[Dataset entries]
══════════
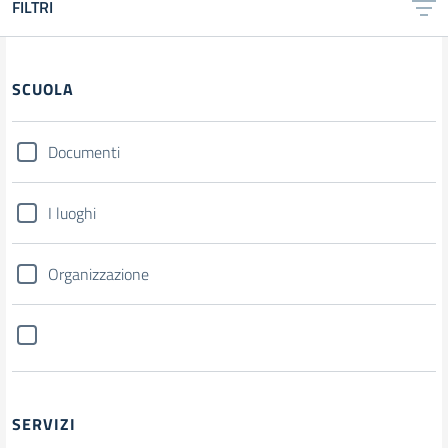
FILTRI
SCUOLA
Documenti
I luoghi
Organizzazione
SERVIZI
══════════
# [About this exercise]
When copying the data above, repeat every word exactly and drop the pictures.

# [Response to the exercise]
FILTRI
SCUOLA
Documenti
I luoghi
Organizzazione
SERVIZI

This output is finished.